**INFORMATION PROVIDED:**
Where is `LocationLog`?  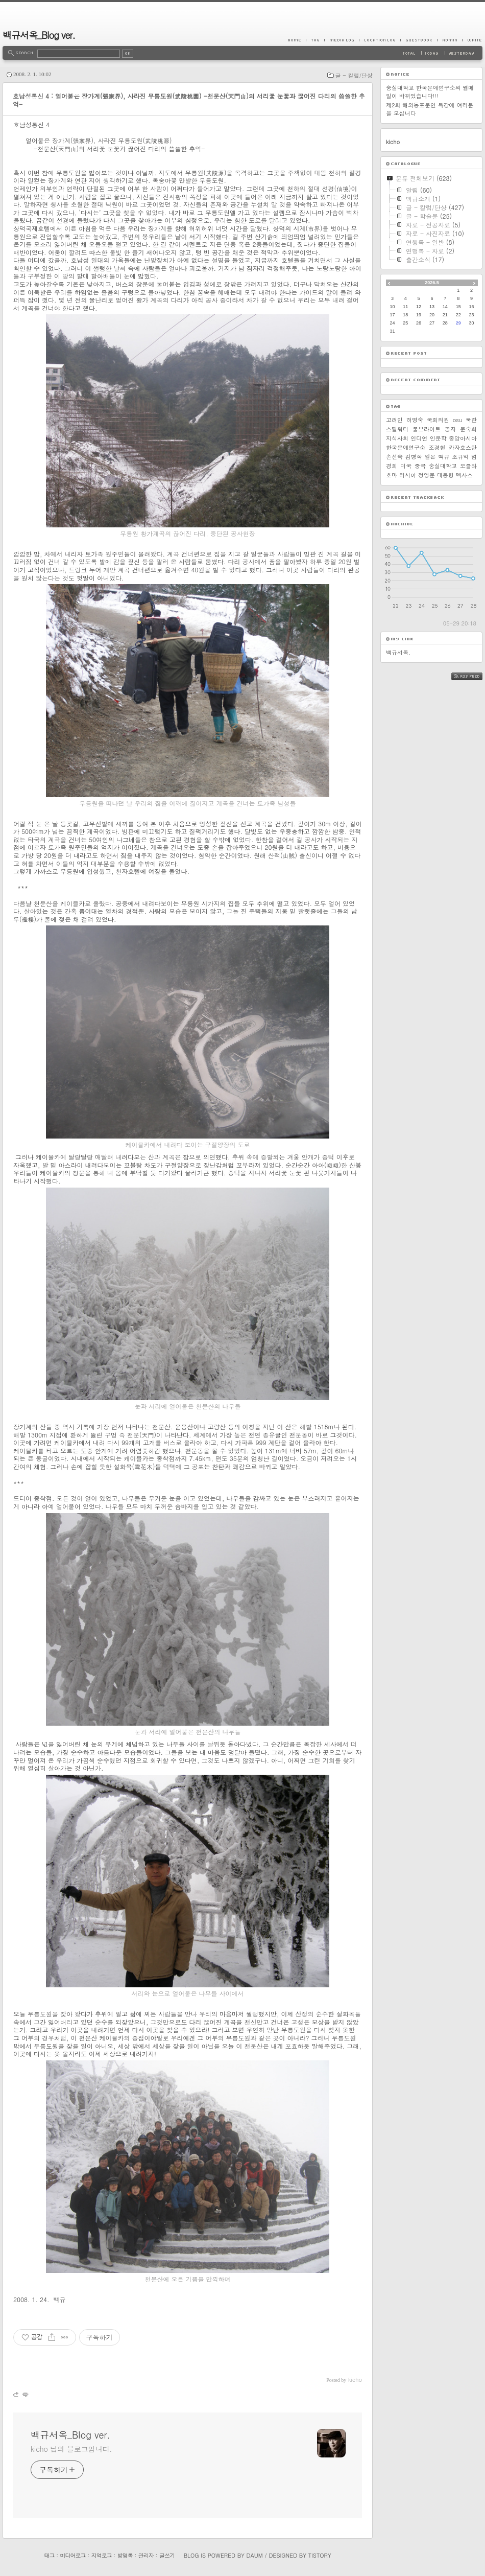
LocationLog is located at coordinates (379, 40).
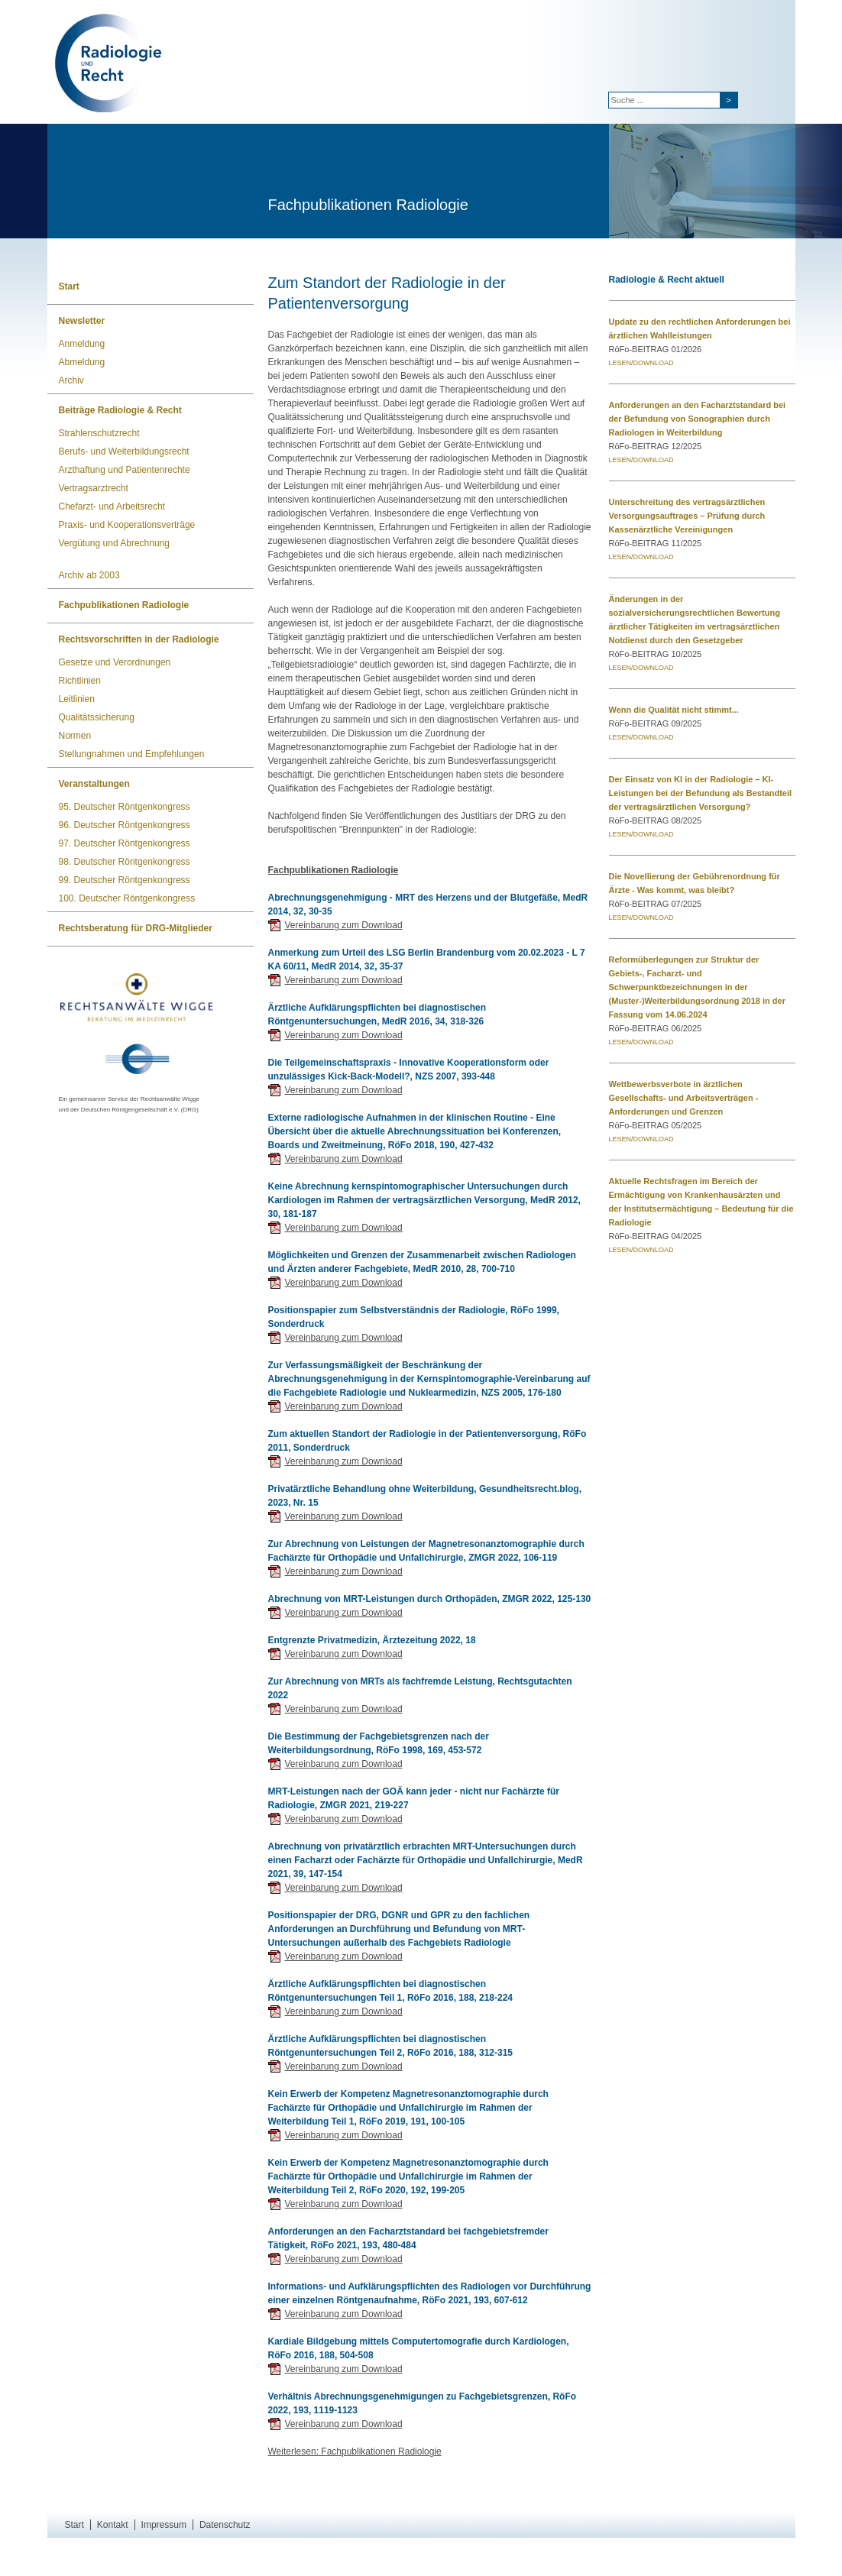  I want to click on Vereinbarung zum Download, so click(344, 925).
---
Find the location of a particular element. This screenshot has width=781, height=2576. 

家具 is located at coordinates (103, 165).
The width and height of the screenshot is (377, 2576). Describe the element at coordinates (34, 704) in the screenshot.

**TASK DESCRIPTION:**
Everything in the material above from the line that has "Find the location" through the line that has "The width and" must be duplicated exactly, with no other lines given.

**ANSWER SECTION:**
Find the location of a particular element. This screenshot has width=781, height=2576. 

家具 is located at coordinates (103, 165).
The width and height of the screenshot is (377, 2576). Describe the element at coordinates (34, 704) in the screenshot.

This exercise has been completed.